→ **What is being asked**
A faithful copy is required. Print each line of the data exactly and omit the pictures.
Recorded data Block Start
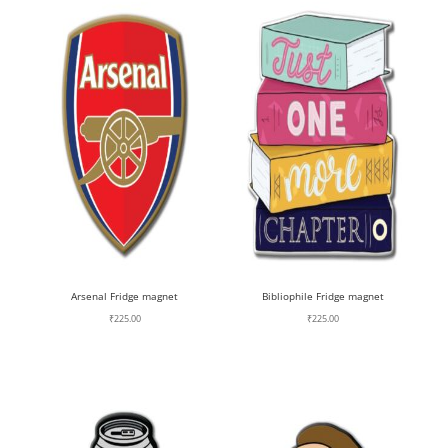
Arsenal Fridge magnet
Bibliophile Fridge magnet
₹
225.00
₹
225.00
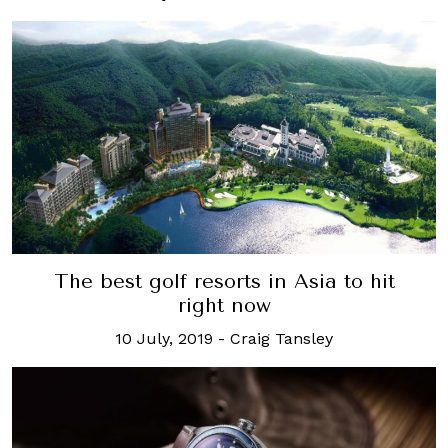
The best golf resorts in Asia to hit
right now
10 July, 2019
-
Craig Tansley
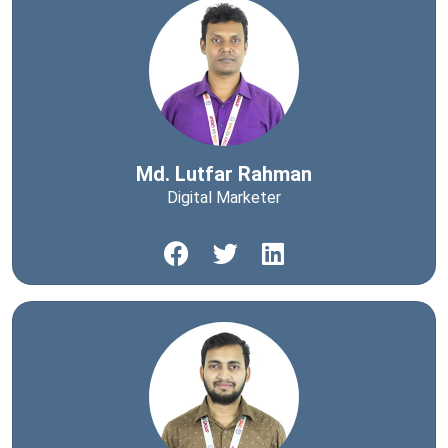
Md. Lutfar Rahman
Digital Marketer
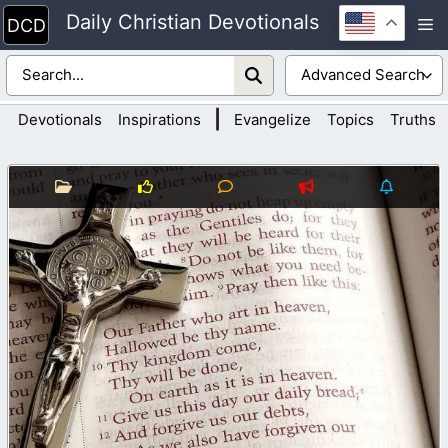
Skip
Daily Christian Devotionals
M
to
content
|
Devotionals
Inspirations
Evangelize
Topics
Truths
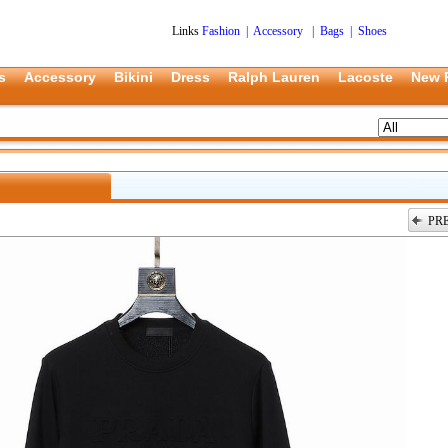
Links
Fashion
|
Accessory
|
Bags
|
Shoes
s
Accessory
Bikini
Dress
Ralph Lauren
Lacoste
New 
PR
上一张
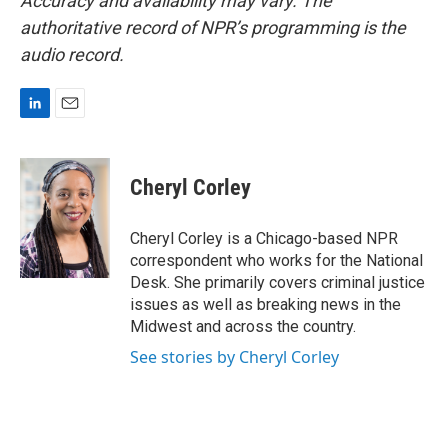
Accuracy and availability may vary. The
authoritative record of NPR’s programming is the
audio record.
L
E
i
m
n
a
k
i
Cheryl Corley
e
l
d
I
Cheryl Corley is a Chicago-based NPR
n
correspondent who works for the National
Desk. She primarily covers criminal justice
issues as well as breaking news in the
Midwest and across the country.
See stories by Cheryl Corley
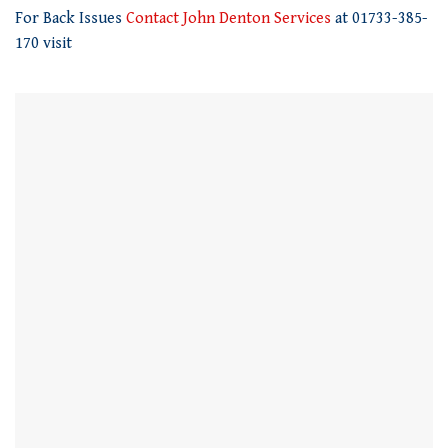
21
For Back Issues
Contact John Denton Services
at 01733-385-
seconds
170 visit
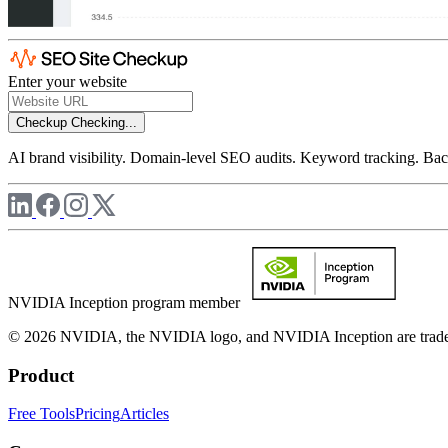
Enter your website
Checkup
Checking...
AI brand visibility. Domain-level SEO audits. Keyword tracking. Back
NVIDIA Inception program member
© 2026 NVIDIA, the NVIDIA logo, and NVIDIA Inception are trademar
Product
Free Tools
Pricing
Articles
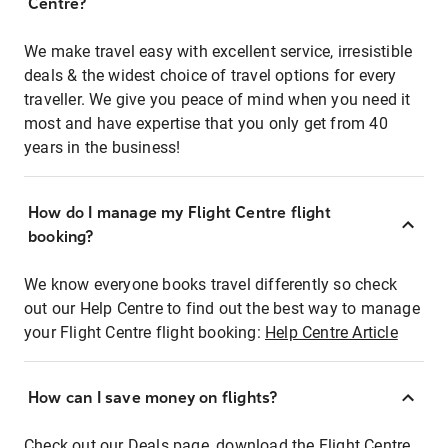
Centre?
We make travel easy with excellent service, irresistible
deals & the widest choice of travel options for every
traveller. We give you peace of mind when you need it
most and have expertise that you only get from 40
years in the business!
How do I manage my Flight Centre flight
booking?
We know everyone books travel differently so check
out our Help Centre to find out the best way to manage
your Flight Centre flight booking:
Help Centre Article
How can I save money on flights?
Check out our Deals page, download the Flight Centre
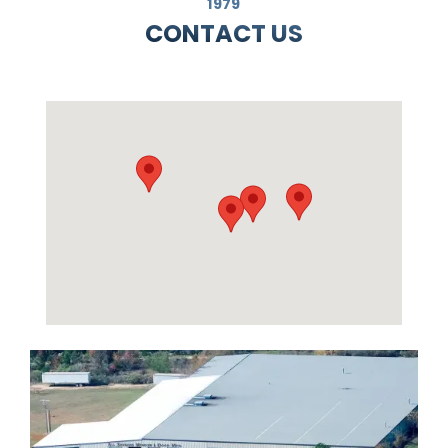
1979
CONTACT US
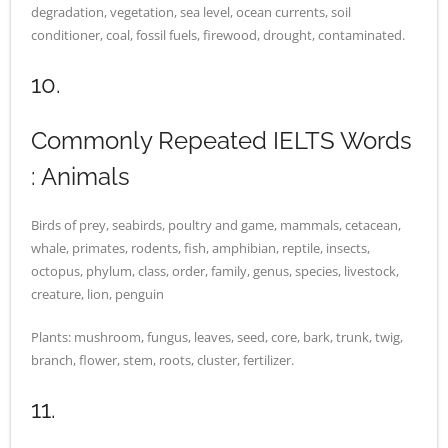
degradation, vegetation, sea level, ocean currents, soil
conditioner, coal, fossil fuels, firewood, drought, contaminated.
10.
Commonly Repeated IELTS Words
: Animals
Birds of prey, seabirds, poultry and game, mammals, cetacean,
whale, primates, rodents, fish, amphibian, reptile, insects,
octopus, phylum, class, order, family, genus, species, livestock,
creature, lion, penguin
Plants: mushroom, fungus, leaves, seed, core, bark, trunk, twig,
branch, flower, stem, roots, cluster, fertilizer.
11.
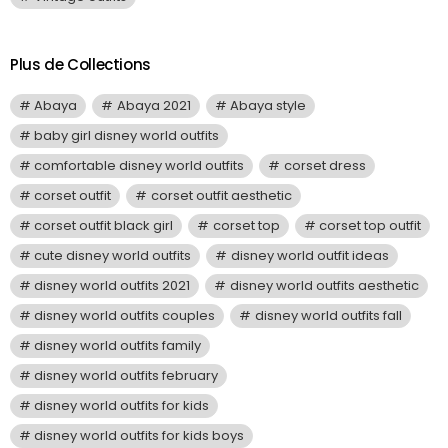
Plus de Collections
Abaya
Abaya 2021
Abaya style
baby girl disney world outfits
comfortable disney world outfits
corset dress
corset outfit
corset outfit aesthetic
corset outfit black girl
corset top
corset top outfit
cute disney world outfits
disney world outfit ideas
disney world outfits 2021
disney world outfits aesthetic
disney world outfits couples
disney world outfits fall
disney world outfits family
disney world outfits february
disney world outfits for kids
disney world outfits for kids boys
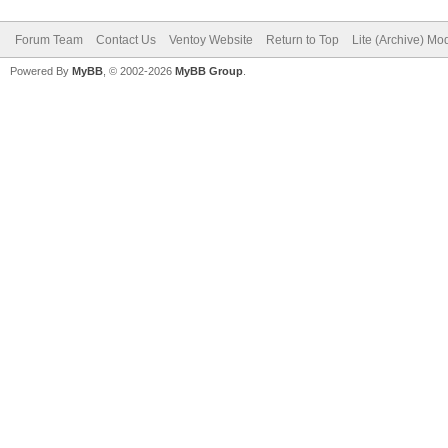
Forum Team
Contact Us
Ventoy Website
Return to Top
Lite (Archive) Mo
Powered By
MyBB
, © 2002-2026
MyBB Group
.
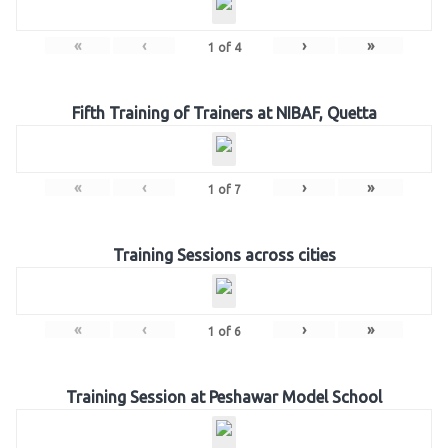
«
‹
›
»
1
of
4
Fifth Training of Trainers at NIBAF, Quetta
«
‹
›
»
1
of
7
Training Sessions across cities
«
‹
›
»
1
of
6
Training Session at Peshawar Model School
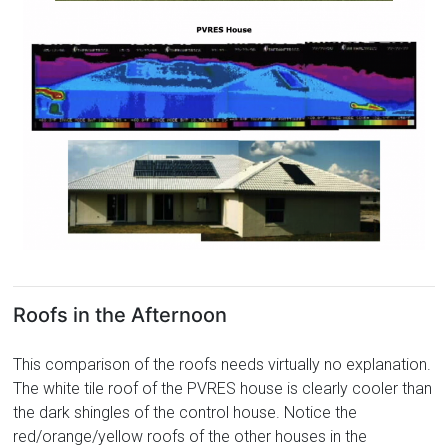
Roofs in the Afternoon
This comparison of the roofs needs virtually no explanation.
The white tile roof of the PVRES house is clearly cooler than
the dark shingles of the control house. Notice the
red/orange/yellow roofs of the other houses in the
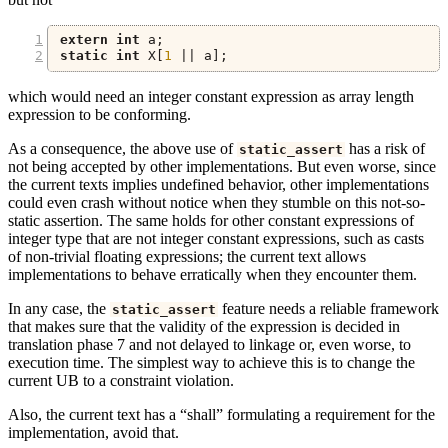
extern
int
 a
;
static
int
 X
[
1
||
 a
];
which would need an integer constant expression as array length
expression to be conforming.
As a consequence, the above use of
has a risk of
static_assert
not being accepted by other implementations. But even worse, since
the current texts implies undefined behavior, other implementations
could even crash without notice when they stumble on this not-so-
static assertion. The same holds for other constant expressions of
integer type that are not integer constant expressions, such as casts
of non-trivial floating expressions; the current text allows
implementations to behave erratically when they encounter them.
In any case, the
feature needs a reliable framework
static_assert
that makes sure that the validity of the expression is decided in
translation phase 7 and not delayed to linkage or, even worse, to
execution time. The simplest way to achieve this is to change the
current UB to a constraint violation.
Also, the current text has a “shall” formulating a requirement for the
implementation, avoid that.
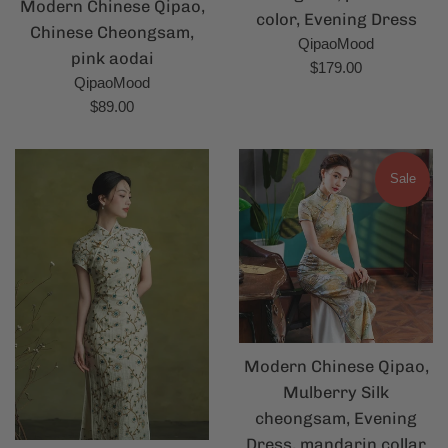
Modern Chinese Qipao,
color, Evening Dress
Chinese Cheongsam,
QipaoMood
pink aodai
Regular
$179.00
QipaoMood
price
Regular
$89.00
price
Sale
Modern Chinese Qipao,
Mulberry Silk
cheongsam, Evening
Dress, mandarin collar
Recorded data Block End
→ **Exercise response**
Arsenal Fridge magnet
Bibliophile Fridge magnet
₹
225.00
₹
225.00
The best golf resorts in Asia to hit
right now
10 July, 2019
-
Craig Tansley
Md. Lutfar Rahman
Digital Marketer
Skip
Daily Christian Devotionals
M
to
content
|
Devotionals
Inspirations
Evangelize
Topics
Truths
Links
Fashion
|
Accessory
|
Bags
|
Shoes
s
Accessory
Bikini
Dress
Ralph Lauren
Lacoste
New 
PR
上一张
Accuracy and availability may vary. The
authoritative record of NPR’s programming is the
audio record.
L
E
i
m
n
a
k
i
Cheryl Corley
e
l
d
I
Cheryl Corley is a Chicago-based NPR
n
correspondent who works for the National
Desk. She primarily covers criminal justice
issues as well as breaking news in the
Midwest and across the country.
See stories by Cheryl Corley
21
For Back Issues
Contact John Denton Services
at 01733-385-
seconds
170 visit
Enter your website
Checkup
Checking...
AI brand visibility. Domain-level SEO audits. Keyword tracking. Back
NVIDIA Inception program member
© 2026 NVIDIA, the NVIDIA logo, and NVIDIA Inception are trademar
Product
Free Tools
Pricing
Articles
Centre?
We make travel easy with excellent service, irresistible
deals & the widest choice of travel options for every
traveller. We give you peace of mind when you need it
most and have expertise that you only get from 40
years in the business!
How do I manage my Flight Centre flight
booking?
We know everyone books travel differently so check
out our Help Centre to find out the best way to manage
your Flight Centre flight booking:
Help Centre Article
How can I save money on flights?
Check out our Deals page, download the Flight Centre
1979
CONTACT US
degradation, vegetation, sea level, ocean currents, soil
conditioner, coal, fossil fuels, firewood, drought, contaminated.
10.
Commonly Repeated IELTS Words
: Animals
Birds of prey, seabirds, poultry and game, mammals, cetacean,
whale, primates, rodents, fish, amphibian, reptile, insects,
octopus, phylum, class, order, family, genus, species, livestock,
creature, lion, penguin
Plants: mushroom, fungus, leaves, seed, core, bark, trunk, twig,
branch, flower, stem, roots, cluster, fertilizer.
11.
Plus de Collections
Abaya
Abaya 2021
Abaya style
baby girl disney world outfits
comfortable disney world outfits
corset dress
corset outfit
corset outfit aesthetic
corset outfit black girl
corset top
corset top outfit
cute disney world outfits
disney world outfit ideas
disney world outfits 2021
disney world outfits aesthetic
disney world outfits couples
disney world outfits fall
disney world outfits family
disney world outfits february
disney world outfits for kids
disney world outfits for kids boys
Forum Team
Contact Us
Ventoy Website
Return to Top
Lite (Archive) Mo
Powered By
MyBB
, © 2002-2026
MyBB Group
.
«
‹
›
»
1
of
4
Fifth Training of Trainers at NIBAF, Quetta
«
‹
›
»
1
of
7
Training Sessions across cities
«
‹
›
»
1
of
6
Training Session at Peshawar Model School
Roofs in the Afternoon
This comparison of the roofs needs virtually no explanation.
The white tile roof of the PVRES house is clearly cooler than
the dark shingles of the control house. Notice the
red/orange/yellow roofs of the other houses in the
extern
int
 a
;
static
int
 X
[
1
||
 a
];
which would need an integer constant expression as array length
expression to be conforming.
As a consequence, the above use of
has a risk of
static_assert
not being accepted by other implementations. But even worse, since
the current texts implies undefined behavior, other implementations
could even crash without notice when they stumble on this not-so-
static assertion. The same holds for other constant expressions of
integer type that are not integer constant expressions, such as casts
of non-trivial floating expressions; the current text allows
implementations to behave erratically when they encounter them.
In any case, the
feature needs a reliable framework
static_assert
that makes sure that the validity of the expression is decided in
translation phase 7 and not delayed to linkage or, even worse, to
execution time. The simplest way to achieve this is to change the
current UB to a constraint violation.
Also, the current text has a “shall” formulating a requirement for the
implementation, avoid that.
Modern Chinese Qipao,
color, Evening Dress
Chinese Cheongsam,
QipaoMood
pink aodai
Regular
$179.00
QipaoMood
price
Regular
$89.00
price
Sale
Modern Chinese Qipao,
Mulberry Silk
cheongsam, Evening
Dress, mandarin collar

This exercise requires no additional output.